Contemporaneity is not enough any more. The term once stood for new beginnings, experiment and sometimes even subversion, or at least for an artistic practice that challenged the status quo and wanted to embrace the new. Now contemporaneity has become a global mechanism, the rules, functions and claims to power of which collide with the original pluralistic concept. This also applies to dance. Through the continuous self exposure of one’s own creativity in an environment fraught with the pressure of innovation, contemporary dance has long ago become subject to the grasp of the market and its logic. The regional and specific is replaced by the myth of the global and its exchange functions.

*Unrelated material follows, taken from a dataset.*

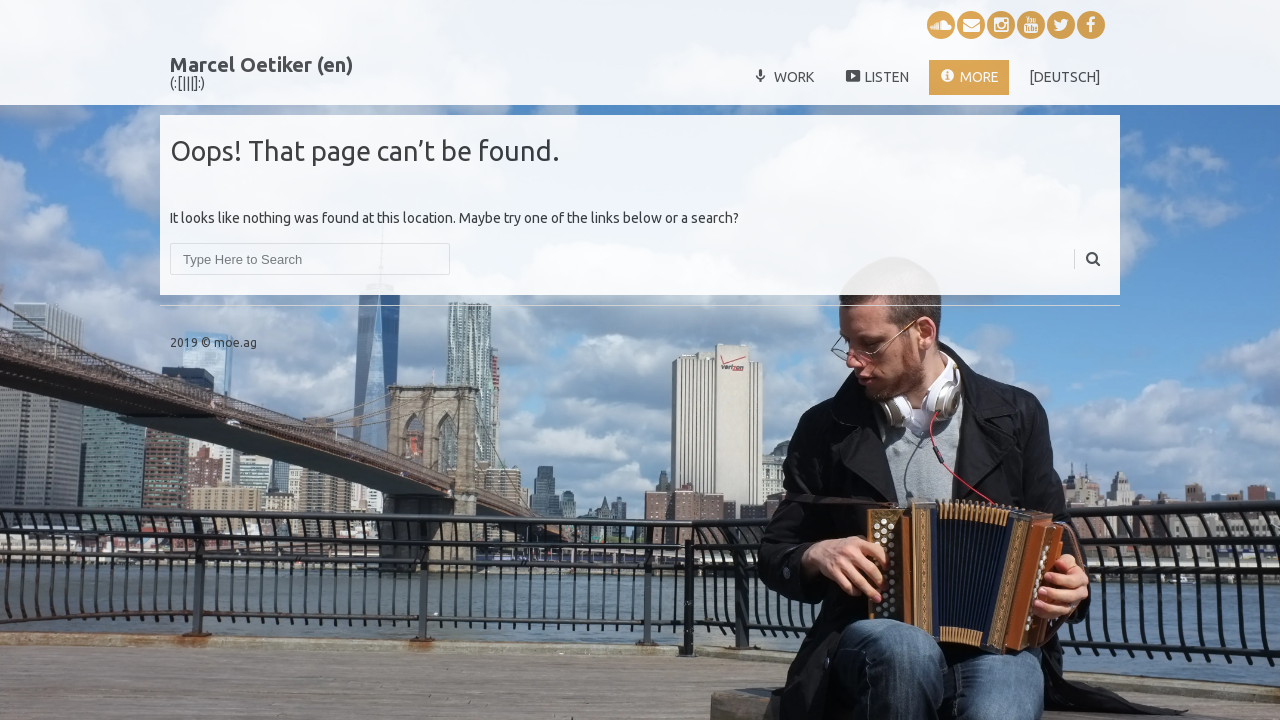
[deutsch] (1064, 77)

Nevertheless, the longing remains for something truly one’s own, for authorship, for authenticity. The more mobile the means of artistic production, the more questionable the specifics of the individual work. It can tour the world and hold its own because the structures of distribution, trade and institutional integration broadly follow identical goals. Where contemporary art production is fundamentally based on differentiation and discrimination, the current art system turns strongly towards egalitarianism in order to serve the global market. In addition, ‘cultural capitalism’ favours the levelling of the authenticity of the product: even that which once seemed outside of the logic of the market – feelings, atmospheres, habits, individuality – has long since become a resource for innovation and discrimination, as Luc Boltanski and Ève Chiapello have shown.

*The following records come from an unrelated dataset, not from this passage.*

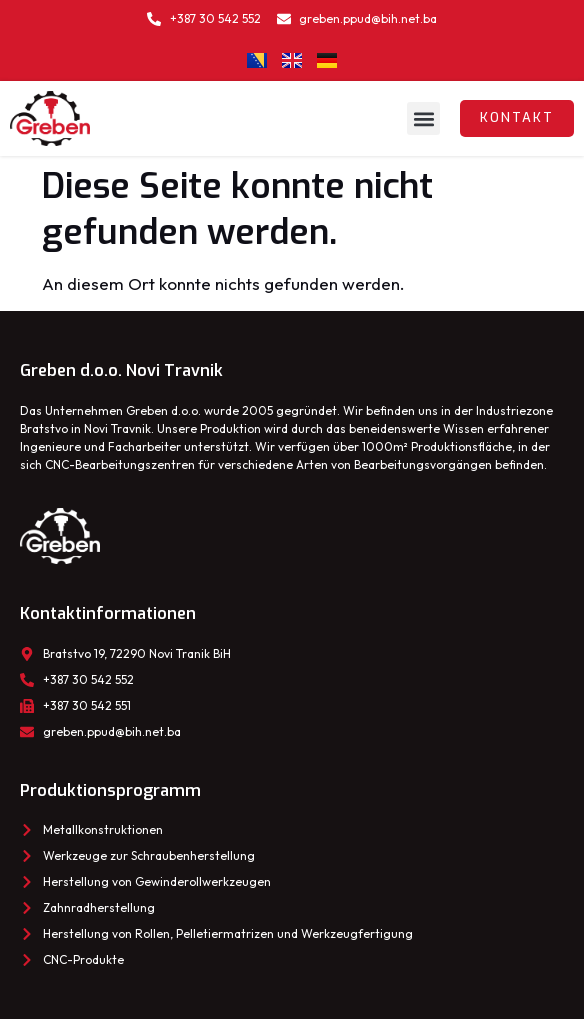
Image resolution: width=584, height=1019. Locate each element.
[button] (423, 118)
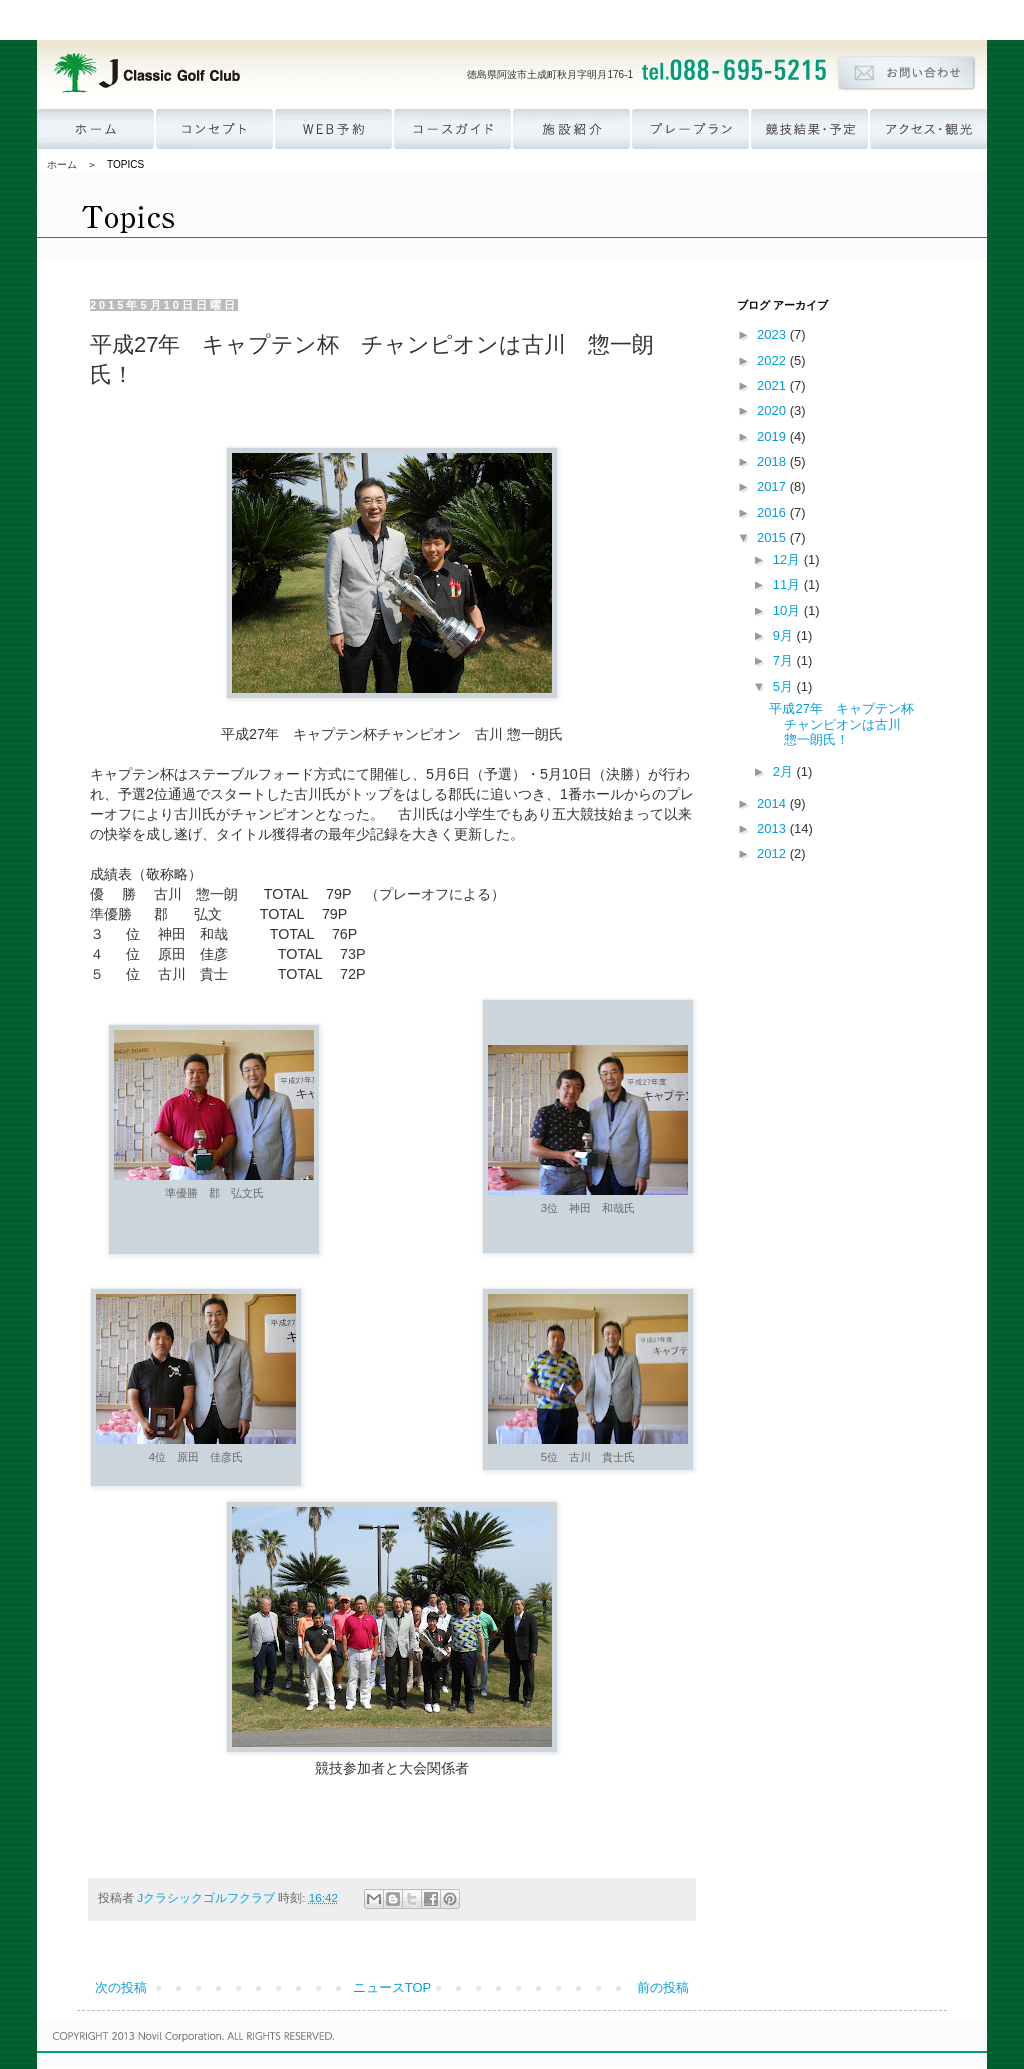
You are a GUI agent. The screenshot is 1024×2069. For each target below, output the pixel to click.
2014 (773, 803)
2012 (773, 853)
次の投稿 (121, 1987)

The 8th Tanznacht Berlin’s mission to bring together the current landscape of dance in Berlin offers a different perspective on this background: It formulates “the question of the location and the origin of dance biographies”. In order not just to promote the latest thing each time, performances that have already premiered are programmed on the one hand while on the other, work is shown which “places artistic and popular projects in relation to each other”, making it possible for the makers of dance to “activate and examine their choreographic practice within the urban environment”, as states Tanznacht Berlin curator Heike Albrecht. This questions how the venues and spaces are chosen in which dance can even happen – in these times of a global aestheticisation of work processes. Even the term folklore is emphasised, as counterpart to the equally shrill term avant-garde.

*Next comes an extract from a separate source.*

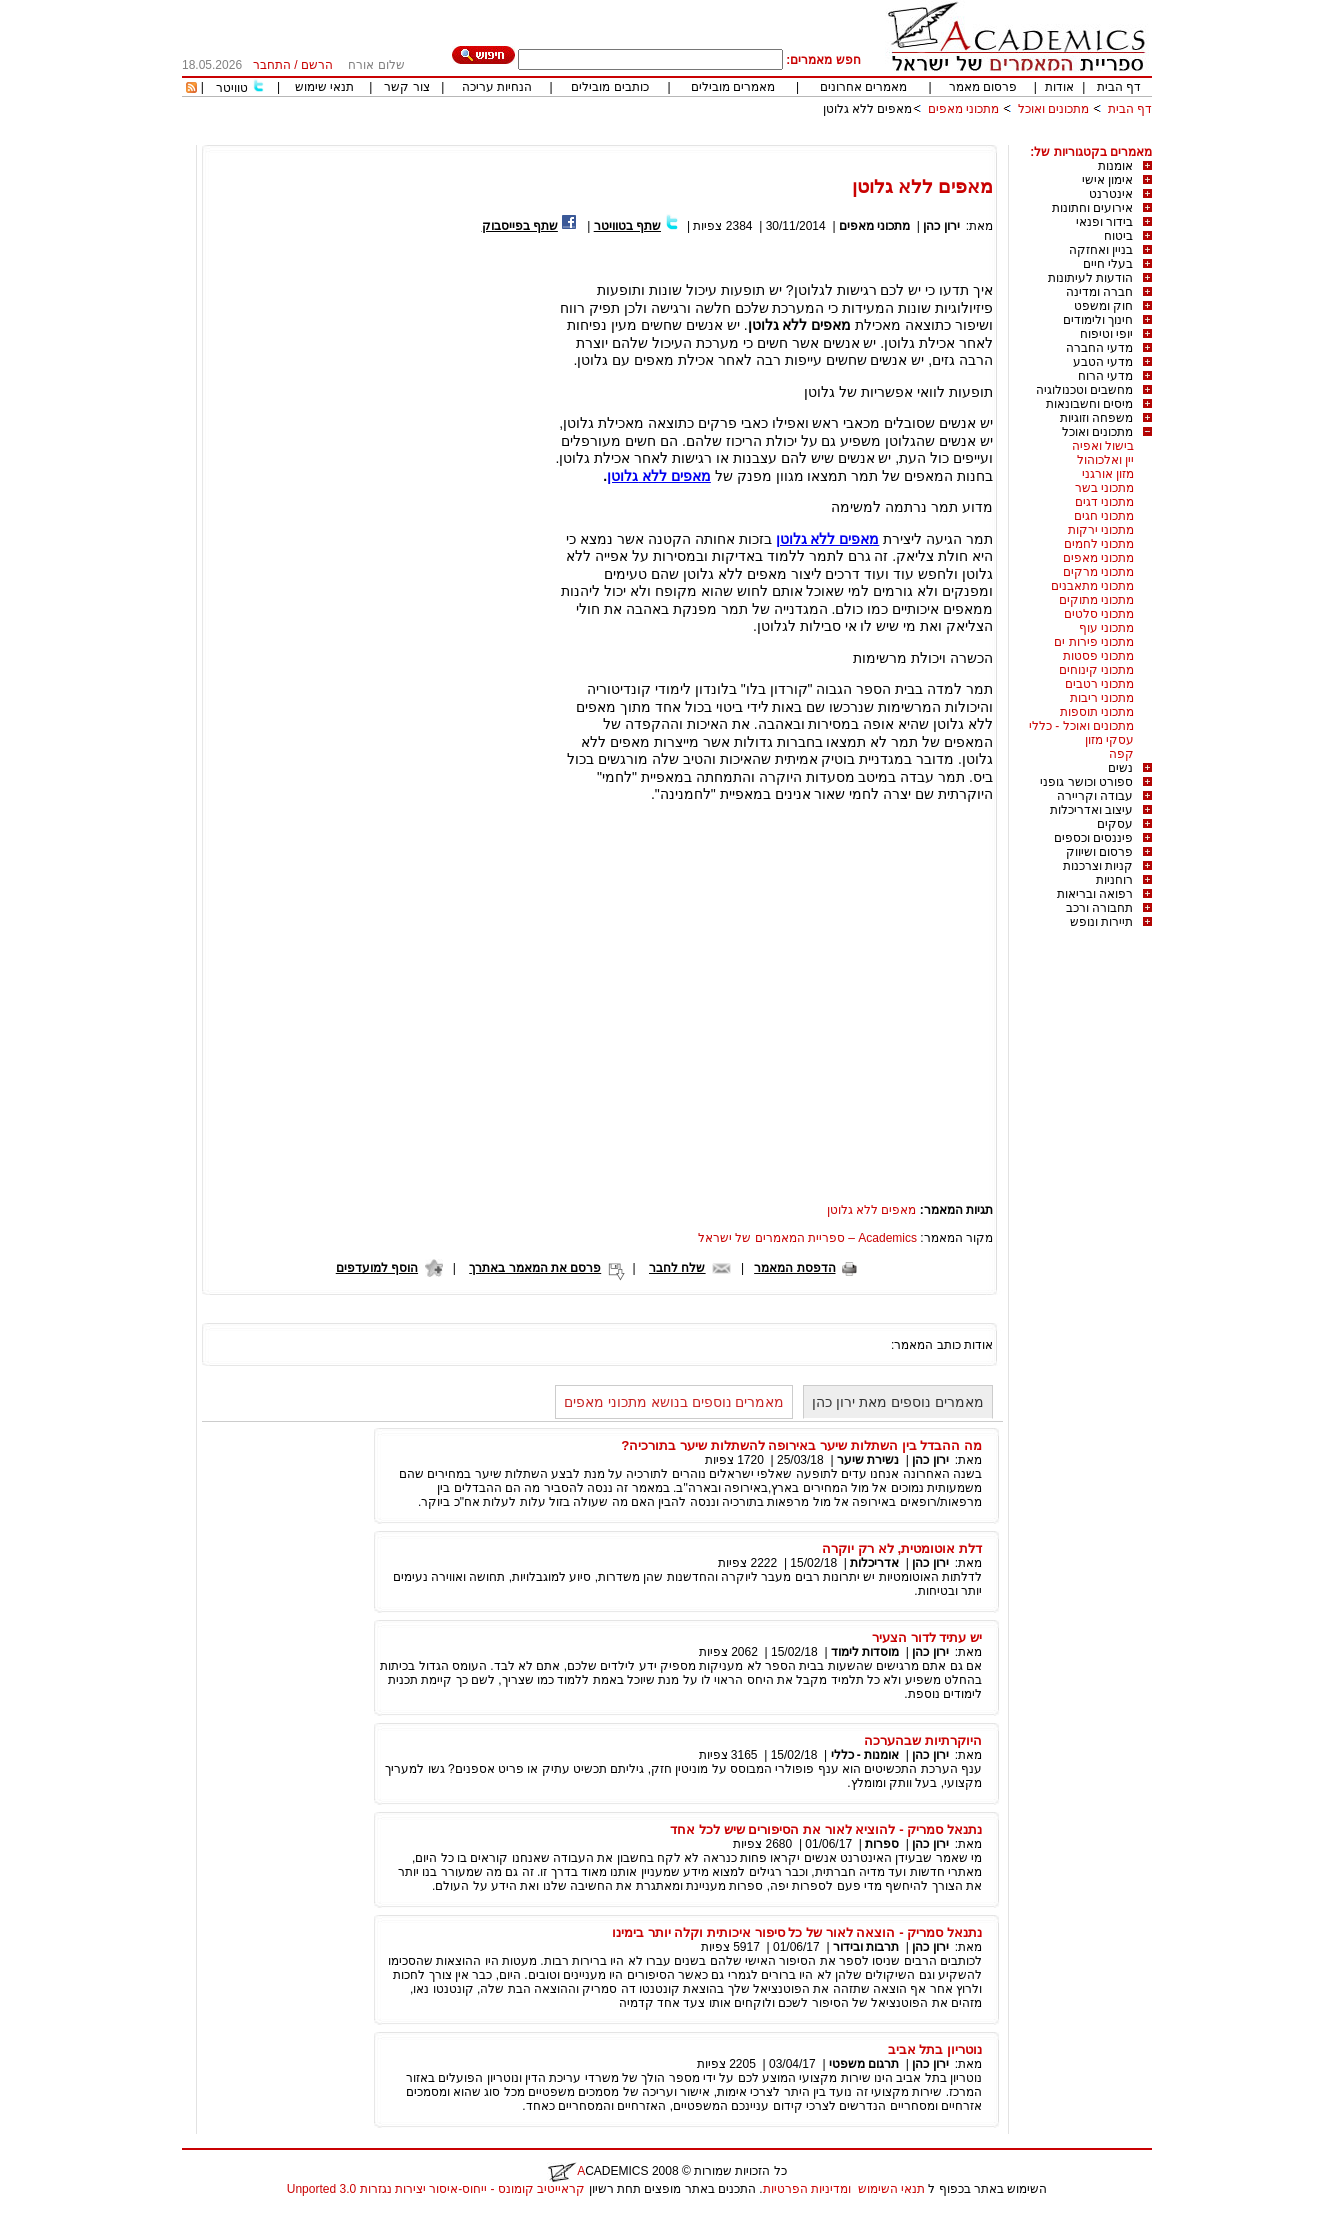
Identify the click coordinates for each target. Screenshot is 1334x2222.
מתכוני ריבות (1102, 698)
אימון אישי (1107, 180)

Dance had in any case received early contact from industrialisation. In the early Soviet Union as well as in post war England, movement research was directed not only to art, but also to work. Dance became the interface between the increase in production and the creative process. Just as ethnological studies of non-European cultures showed how culture could be understood as an artefact, folklorists turned to the question of how the artificiality of dance can be read as authentic. In this way, folklore reacted in a totally different way the crisis of the modern to postmodern dance: both tried to free themselves from the clutches of history.
This characterises, perhaps, the current mission: to find a place in the now between exploitation and autonomy.